Moscow blamed what it claimed to have identified as European warmongers who want to keep the war going until the final Ukrainian is dead for the failure of peace talks, but still found time to apportion some blame to Washington too. Russian Deputy Foreign Minister Sergey Ryabkov said in remarks published by Moscow state media that “unfortunately, the powerful momentum from the Anchorage [summit] in favour of agreements has largely been undermined”.

He said those sabotaging the peace process were “supporters of ‘war till the last Ukrainian’, mostly among the Europeans”. On the attempted reproachment between Russia and the United States which has been ongoing since U.S. President Donald Trump returned to office at the beginning of this year, Ryabkov said “cracks” in the edifice of cooperation had now “reached the foundations”.

“The Americans are to blame for this”, he claimed. Just days earlier, the Kremlin said Putin felt ready to meet with President Trump in Moscow, illustrating the speed of change of rhetoric coming out of Russia.

The remarks come as Moscow telegraphs its very evident distress at comments from the United States that it is minded to hand Tomahawk Land Attack Missiles, a potent cruise missile, to Ukraine via the intermediary of European NATO states. President Trump said yesterday he’s “sort of made a decision” on the matter. Last month, Vice President JD Vance said talks were underway on the issue.

The Tomahawk has a range over 1,000 miles — well enough to strike Moscow, and indeed all of Russia’s inhabited West — and can be nuclear-armed, although of course Ukraine has no disclosed nuclear arsenal. Nevertheless, its deep-strike capability and ability to defeat air defences at a cost of well-over a million dollars per shot makes it a potent weapon that threatens the airbases from which Moscow launches its strikes on Ukraine, and Russian centres of government.

The willingness of Ukraine to launch decapitation strikes at military leadership sites was demonstrated earlier in the war when it struck the headquarters of the Russian Navy in the Black Sea at Sevastopol, with two plunging missile attacks.

Telling the United States to not give such weapons to Ukraine, Russia warned of consequences. Ryabkov stated on Wednesday delivering the cruise missiles would present a “serious shift in the situation” and said the U.S. should “fully assess the consequences of such a step a thousand times.”

The official spokesman of the Russian Ministry of Foreign Affairs also made such remarks, stating Ukraine getting Tomahawks would “send the confrontation into a downward spiral”. Maria Zakharova said: “We are keeping the closest eye on the situation and call for extreme restraint regarding this highly sensitive issue, which can significantly complicate efforts to resolve the Ukraine conflict. We hope that Washington will hear our message”.

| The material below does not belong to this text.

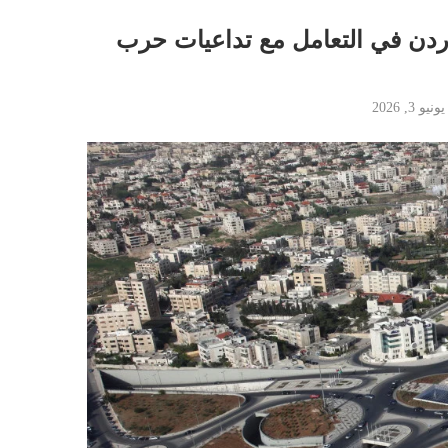
لأردن في التعامل مع تداعيات حرب
يونيو 3, 2026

The dire warnings were mixed in with simultaneously dispatched messages dismissive of the potency of the Tomahawk, with a Russian lawmaker assuring that Russia would simply shoot them down.

The Guardian cites the comments of Andrei Kartapolov who said: “We know these missiles very well, how they fly, how to shoot them down, we worked on them in Syria, so there is nothing new. Only those who supply them and those who use them will have problems … We will find ways to hurt those who cause us trouble.”

The Tomahawk question is the latest in a years-long series of will-they-won’t-they debates around incremental advances in Western support for Ukraine. Some of the most discussed of these have been about donations of long-range missiles, main battle tanks, and Western fighter jets. While these conversations have tended to go long, the trend has generally been for Ukraine getting what it wants.

It also comes amid clear signals from the White House that President Trump is very dissatisfied with Russian President Vladimir Putin. Last month, Trump said: “Ukraine would be able to take back their Country in its original form and, who knows, maybe even go further than that”. In the same statement President Trump said of Russia that their failure to quickly win the Ukraine war in the first days of the conflict had revealed it as a “paper tiger”.

The comments triggered a diplomatic protest from Moscow.